Margaret waves to one of her constituents. ‘To a lot of people mudlarking was dirty, but we never suffered any illness as children.

‘I’m 62, and I’m just starting to get a few laughter lines now but we’ve all got good skin, so the mud did us good. We might have had cut feet and cut fingers, but the mud did us good!’

Writer Bernie Byrnes, who lived at North End, Portsmouth, from the age of 14, has been commissioned by the New Theatre Royal to adapt Margaret Foster’s book into a play for the New Theatre Royal’s opening season.

Bernie, who is originally from Newcastle upon Tyne, is currently one of the theatre’s associate artists in residence and has worked on similar community-based theatre projects in Portsmouth and London.

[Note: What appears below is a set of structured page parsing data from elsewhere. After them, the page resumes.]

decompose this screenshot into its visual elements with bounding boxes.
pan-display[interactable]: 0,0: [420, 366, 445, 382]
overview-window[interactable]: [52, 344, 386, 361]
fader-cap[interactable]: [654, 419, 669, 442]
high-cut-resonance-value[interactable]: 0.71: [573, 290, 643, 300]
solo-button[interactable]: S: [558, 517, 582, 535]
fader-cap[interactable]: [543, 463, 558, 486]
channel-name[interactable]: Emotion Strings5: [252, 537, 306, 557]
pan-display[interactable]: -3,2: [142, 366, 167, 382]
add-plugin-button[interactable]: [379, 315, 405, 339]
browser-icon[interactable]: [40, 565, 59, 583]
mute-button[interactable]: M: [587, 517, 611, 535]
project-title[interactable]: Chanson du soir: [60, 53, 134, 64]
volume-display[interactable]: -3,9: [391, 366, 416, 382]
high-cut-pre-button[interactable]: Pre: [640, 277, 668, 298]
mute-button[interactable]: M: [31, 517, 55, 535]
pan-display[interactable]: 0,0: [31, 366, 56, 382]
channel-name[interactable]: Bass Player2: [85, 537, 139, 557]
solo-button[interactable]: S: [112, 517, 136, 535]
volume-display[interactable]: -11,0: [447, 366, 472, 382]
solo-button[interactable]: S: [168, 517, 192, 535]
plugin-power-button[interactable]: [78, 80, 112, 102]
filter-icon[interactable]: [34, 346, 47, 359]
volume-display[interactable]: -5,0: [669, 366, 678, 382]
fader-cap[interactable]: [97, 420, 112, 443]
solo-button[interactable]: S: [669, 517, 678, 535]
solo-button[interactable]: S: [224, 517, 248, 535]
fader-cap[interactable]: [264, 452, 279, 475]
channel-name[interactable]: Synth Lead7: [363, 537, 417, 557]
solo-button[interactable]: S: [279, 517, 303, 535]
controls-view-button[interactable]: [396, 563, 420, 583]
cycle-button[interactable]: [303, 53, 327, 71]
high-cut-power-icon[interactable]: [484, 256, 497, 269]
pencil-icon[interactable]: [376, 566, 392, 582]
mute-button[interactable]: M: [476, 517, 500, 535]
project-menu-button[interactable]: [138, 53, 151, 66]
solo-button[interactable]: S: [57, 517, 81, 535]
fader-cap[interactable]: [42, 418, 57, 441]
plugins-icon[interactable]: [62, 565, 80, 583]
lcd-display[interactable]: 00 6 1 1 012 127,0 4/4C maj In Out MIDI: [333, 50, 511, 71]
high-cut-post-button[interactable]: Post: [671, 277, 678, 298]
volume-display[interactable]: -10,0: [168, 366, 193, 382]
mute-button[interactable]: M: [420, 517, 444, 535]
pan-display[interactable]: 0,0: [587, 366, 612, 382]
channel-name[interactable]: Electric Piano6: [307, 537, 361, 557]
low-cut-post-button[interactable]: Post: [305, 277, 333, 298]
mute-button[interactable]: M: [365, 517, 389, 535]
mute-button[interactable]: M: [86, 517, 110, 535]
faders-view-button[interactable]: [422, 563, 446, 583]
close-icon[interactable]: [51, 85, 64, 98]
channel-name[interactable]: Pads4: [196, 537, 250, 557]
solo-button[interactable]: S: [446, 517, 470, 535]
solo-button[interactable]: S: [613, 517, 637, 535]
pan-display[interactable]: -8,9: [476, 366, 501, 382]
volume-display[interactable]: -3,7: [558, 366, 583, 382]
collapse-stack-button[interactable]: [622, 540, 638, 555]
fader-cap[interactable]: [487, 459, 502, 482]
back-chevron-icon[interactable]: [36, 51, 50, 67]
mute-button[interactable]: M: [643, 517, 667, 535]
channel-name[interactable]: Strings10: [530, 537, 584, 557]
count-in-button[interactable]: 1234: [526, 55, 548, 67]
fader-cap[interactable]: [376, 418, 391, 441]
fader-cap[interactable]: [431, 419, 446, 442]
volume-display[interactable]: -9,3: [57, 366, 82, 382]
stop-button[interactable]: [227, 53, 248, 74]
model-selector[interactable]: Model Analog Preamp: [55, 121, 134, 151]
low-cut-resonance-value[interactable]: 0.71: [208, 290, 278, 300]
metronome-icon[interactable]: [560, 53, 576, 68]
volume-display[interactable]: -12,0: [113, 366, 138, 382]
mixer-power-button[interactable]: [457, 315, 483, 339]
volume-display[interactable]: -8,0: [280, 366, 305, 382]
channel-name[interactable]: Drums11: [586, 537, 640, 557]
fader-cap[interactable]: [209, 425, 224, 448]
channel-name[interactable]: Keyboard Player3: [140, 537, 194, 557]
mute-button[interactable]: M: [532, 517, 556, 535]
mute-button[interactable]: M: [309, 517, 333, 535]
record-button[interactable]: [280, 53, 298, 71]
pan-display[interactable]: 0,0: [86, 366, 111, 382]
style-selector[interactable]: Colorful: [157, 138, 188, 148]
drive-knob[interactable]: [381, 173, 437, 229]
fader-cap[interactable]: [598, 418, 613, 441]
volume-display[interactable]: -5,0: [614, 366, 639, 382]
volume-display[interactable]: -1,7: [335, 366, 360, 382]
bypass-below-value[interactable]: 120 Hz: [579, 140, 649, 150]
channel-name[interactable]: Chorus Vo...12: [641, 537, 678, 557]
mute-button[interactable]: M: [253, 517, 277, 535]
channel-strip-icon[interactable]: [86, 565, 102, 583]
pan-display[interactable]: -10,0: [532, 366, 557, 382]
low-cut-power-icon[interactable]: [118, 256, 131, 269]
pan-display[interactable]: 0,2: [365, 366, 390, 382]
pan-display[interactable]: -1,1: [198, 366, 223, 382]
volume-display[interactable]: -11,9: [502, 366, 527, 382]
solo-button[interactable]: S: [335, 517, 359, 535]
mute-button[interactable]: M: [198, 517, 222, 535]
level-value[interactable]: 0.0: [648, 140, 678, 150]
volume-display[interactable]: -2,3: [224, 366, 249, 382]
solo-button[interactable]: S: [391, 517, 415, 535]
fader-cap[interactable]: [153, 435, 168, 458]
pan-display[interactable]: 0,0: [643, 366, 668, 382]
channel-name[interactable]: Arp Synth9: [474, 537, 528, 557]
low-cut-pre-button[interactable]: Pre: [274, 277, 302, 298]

She says: ‘I was approached by Liz [Weston, Head of Education] about the project and then met her and Margaret. I was instantly taken by the idea.’

‘Getting this book is brilliant because it has done a big chunk of the hard prep work for me,’ she continues.

‘Ordinarily on a project like this I would spend months interviewing people and transcribing their recollections. Finding the right people is a huge task in itself.

‘Luckily for me Margaret had already put the legwork in so I got to jump in at stage two.’

Bernie is now entering the intensive writing period. ‘Margaret’s book is full of wonderful voices and capturing them is an enjoyable challenge.

‘There are also interesting facts about what Portsmouth looked like then, what life was like in post-war Britain and it’s important that this is spot-on too.

‘I really enjoyed meeting Margaret and her sister Carol Brett, on whom the lead character is loosely based, but actually feel like I know them better as children than who they are now.’

Mudlarkers – Memories of Earning a Few Bob in Portsea (Portsea Memories Publishing £7.99) is available from branches of WH Smith and Waterstones.